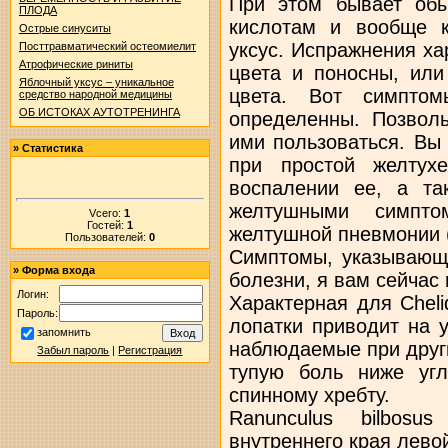
При этом бывает обы
ПЛОДА
кислотам и вообще к 
Острые синуситы
уксус. Испражнения ха
Посттравматический остеомиелит
Атрофические риниты
цвета и поносны, или
Яблочный уксус – уникальное
цвета. Вот симптом
средство народной медицины
ОБ ИСТОКАХ АУТОТРЕНИНГА
определенны. Позволь
ими пользоваться. Вы 
»
Статистика
при простой желтух
воспалении ее, а та
желтушными симпто
Vсего:
1
Гостей:
1
желтушной пневмонии (
Пользователей:
0
Симптомы, указывающи
»
Форма входа
болезни, я вам сейчас 
Логин:
Характерная для Cheli
Пароль:
лопатки приводит на у
запомнить
наблюдаемые при други
Забыл пароль
|
Регистрация
тупую боль ниже уг
спинному хребту.
Ranunculus bilbos
внутреннего края лево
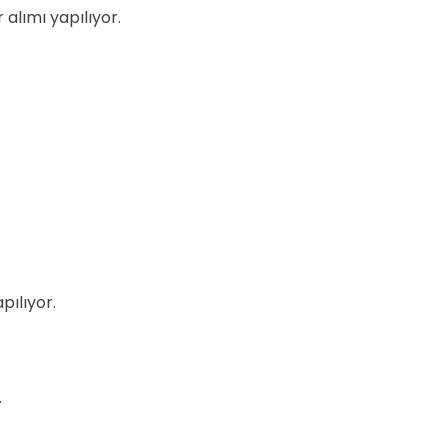
alımı yapılıyor.
pılıyor.
.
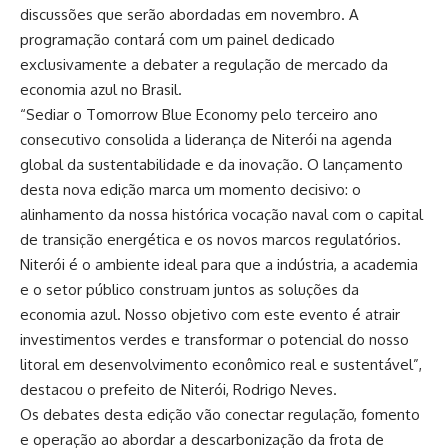
discussões que serão abordadas em novembro. A
programação contará com um painel dedicado
exclusivamente a debater a regulação de mercado da
economia azul no Brasil.
“Sediar o Tomorrow Blue Economy pelo terceiro ano
consecutivo consolida a liderança de Niterói na agenda
global da sustentabilidade e da inovação. O lançamento
desta nova edição marca um momento decisivo: o
alinhamento da nossa histórica vocação naval com o capital
de transição energética e os novos marcos regulatórios.
Niterói é o ambiente ideal para que a indústria, a academia
e o setor público construam juntos as soluções da
economia azul. Nosso objetivo com este evento é atrair
investimentos verdes e transformar o potencial do nosso
litoral em desenvolvimento econômico real e sustentável”,
destacou o prefeito de Niterói, Rodrigo Neves.
Os debates desta edição vão conectar regulação, fomento
e operação ao abordar a descarbonização da frota de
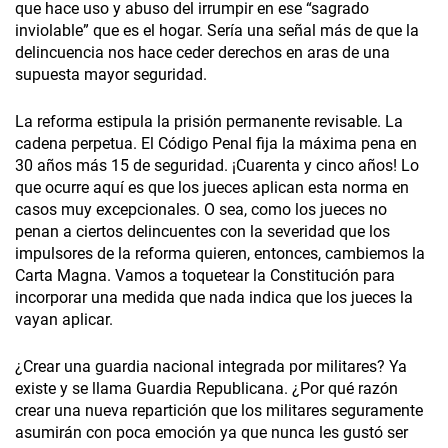
que hace uso y abuso del irrumpir en ese “sagrado
inviolable” que es el hogar. Sería una señal más de que la
delincuencia nos hace ceder derechos en aras de una
supuesta mayor seguridad.
La reforma estipula la prisión permanente revisable. La
cadena perpetua. El Código Penal fija la máxima pena en
30 años más 15 de seguridad. ¡Cuarenta y cinco años! Lo
que ocurre aquí es que los jueces aplican esta norma en
casos muy excepcionales. O sea, como los jueces no
penan a ciertos delincuentes con la severidad que los
impulsores de la reforma quieren, entonces, cambiemos la
Carta Magna. Vamos a toquetear la Constitución para
incorporar una medida que nada indica que los jueces la
vayan aplicar.
¿Crear una guardia nacional integrada por militares? Ya
existe y se llama Guardia Republicana. ¿Por qué razón
crear una nueva repartición que los militares seguramente
asumirán con poca emoción ya que nunca les gustó ser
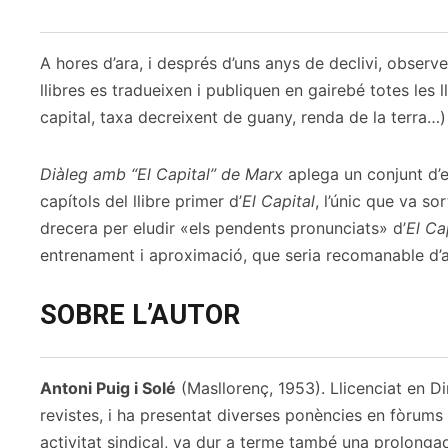
A hores d’ara, i després d’uns anys de declivi, observe
llibres es tradueixen i publiquen en gairebé totes les
capital, taxa decreixent de guany, renda de la terra…) s
Diàleg amb “El Capital” de Marx
aplega un conjunt d’e
capítols del llibre primer d’
El Capital
, l’únic que va so
drecera per eludir «els pendents pronunciats» d’
El Ca
entrenament i aproximació, que seria recomanable d’ac
SOBRE L’AUTOR
Antoni Puig i Solé
(Masllorenç, 1953). Llicenciat en Di
revistes, i ha presentat diverses ponències en fòrums 
activitat sindical, va dur a terme també una prolongad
================
• Action item: The answer must be the full listing above, copied exactly, with no pictures in it.

• Written response:
При этом бывает обы
ПЛОДА
кислотам и вообще к 
Острые синуситы
уксус. Испражнения ха
Посттравматический остеомиелит
Атрофические риниты
цвета и поносны, или
Яблочный уксус – уникальное
цвета. Вот симптом
средство народной медицины
ОБ ИСТОКАХ АУТОТРЕНИНГА
определенны. Позволь
ими пользоваться. Вы 
»
Статистика
при простой желтух
воспалении ее, а та
желтушными симпто
Vсего:
1
Гостей:
1
желтушной пневмонии (
Пользователей:
0
Симптомы, указывающи
»
Форма входа
болезни, я вам сейчас 
Логин:
Характерная для Cheli
Пароль:
лопатки приводит на у
запомнить
наблюдаемые при други
Забыл пароль
|
Регистрация
тупую боль ниже уг
спинному хребту.
Ranunculus bilbos
внутреннего края лево
alımı yapılıyor.
pılıyor.
.
discussões que serão abordadas em novembro. A
programação contará com um painel dedicado
exclusivamente a debater a regulação de mercado da
economia azul no Brasil.
“Sediar o Tomorrow Blue Economy pelo terceiro ano
consecutivo consolida a liderança de Niterói na agenda
global da sustentabilidade e da inovação. O lançamento
desta nova edição marca um momento decisivo: o
alinhamento da nossa histórica vocação naval com o capital
de transição energética e os novos marcos regulatórios.
Niterói é o ambiente ideal para que a indústria, a academia
e o setor público construam juntos as soluções da
economia azul. Nosso objetivo com este evento é atrair
investimentos verdes e transformar o potencial do nosso
litoral em desenvolvimento econômico real e sustentável”,
destacou o prefeito de Niterói, Rodrigo Neves.
Os debates desta edição vão conectar regulação, fomento
e operação ao abordar a descarbonização da frota de
que hace uso y abuso del irrumpir en ese “sagrado
inviolable” que es el hogar. Sería una señal más de que la
delincuencia nos hace ceder derechos en aras de una
supuesta mayor seguridad.
La reforma estipula la prisión permanente revisable. La
cadena perpetua. El Código Penal fija la máxima pena en
30 años más 15 de seguridad. ¡Cuarenta y cinco años! Lo
que ocurre aquí es que los jueces aplican esta norma en
casos muy excepcionales. O sea, como los jueces no
penan a ciertos delincuentes con la severidad que los
impulsores de la reforma quieren, entonces, cambiemos la
Carta Magna. Vamos a toquetear la Constitución para
incorporar una medida que nada indica que los jueces la
vayan aplicar.
¿Crear una guardia nacional integrada por militares? Ya
existe y se llama Guardia Republicana. ¿Por qué razón
crear una nueva repartición que los militares seguramente
asumirán con poca emoción ya que nunca les gustó ser
A hores d’ara, i després d’uns anys de declivi, observe
llibres es tradueixen i publiquen en gairebé totes les
capital, taxa decreixent de guany, renda de la terra…) s
Diàleg amb “El Capital” de Marx
aplega un conjunt d’e
capítols del llibre primer d’
El Capital
, l’únic que va so
drecera per eludir «els pendents pronunciats» d’
El Ca
entrenament i aproximació, que seria recomanable d’ac
SOBRE L’AUTOR
Antoni Puig i Solé
(Masllorenç, 1953). Llicenciat en Di
revistes, i ha presentat diverses ponències en fòrums 
activitat sindical, va dur a terme també una prolongad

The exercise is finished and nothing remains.